Coming up in the 2026-27 school year “eligibility will expand to include all students who are eligible to be enrolled in a West Virginia public school.” Previously, students after the kindergarten grade had to spend some time in a traditional public school. Those entering the kindergarten year, however, merely must show eligibility and not time spent in the state public school.
Except in very rare and specified cases, HOPE Scholarship funds do not go directly to parents or guardians. As the annual report states, “families spend their Hope Scholarship money through the Hope Scholarship online portal with participating schools, education service providers, and vendors for qualifying educational expenses.
HOPE Scholarship money can be spent on services provided by a traditional public school, including extracurricular activities, tuition and fees for non public education providers, tutoring, educational services and therapies, fees for different examinations, academic supplies, and other qualifying needs.

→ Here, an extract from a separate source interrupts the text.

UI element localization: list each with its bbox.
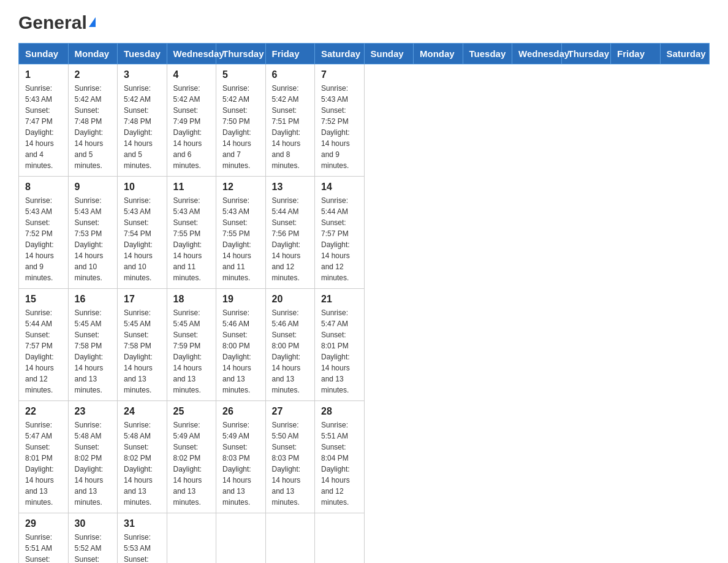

Academic progress gets measured in three ways, through attendance confirmation by the non public school, a portfolio review by a certified teacher, and by nationally normed achievement test results.
Student numbers by county vary considerably. Kanawha County has just under 1,300 students receiving support, while McDowell has only six. Other county numbers include Pendleton with nine, Hardy with 18, and Harrison with 530.
Most recipients, by almost 70 percent, attend a non public school while almost all of the remainder learn under an individualized educational plan. By a slim amount of about one percent, female students participate more than males.
When looking at the race breakdown of students receiving support, minorities participate in the HOPE Scholarship program in numbers outstripping their population percentages statewide.
Students of different Spanish backgrounds make up 3.11 percent of recipients, but are 2.2 percent of the state population. Black students form 4.63 percent of HOPE Scholarship recipients, despite being 3.8 percent of the overall population.
About 89 percent of HOPE Scholarship students are white, compared to the state population percentage of 92.8 percent. No research has been done on why minority student numbers using the HOPE Scholarship are larger in terms of relative percentages to population than white students. From the 2022 to 23 school year, the percentage of Spanish background HOPE students was 2.02 and black students 4.37. Additionally, the number of white student percentages in HOPE declined by over two percent since its inception. This data indicates that the dynamic existed from the beginning of the program.
In terms of distribution by academic grade, the charting resembles an upside-down staircase.
Kindergarteners make up just under 1,900 participants. Only 133 high school seniors receive the scholarship.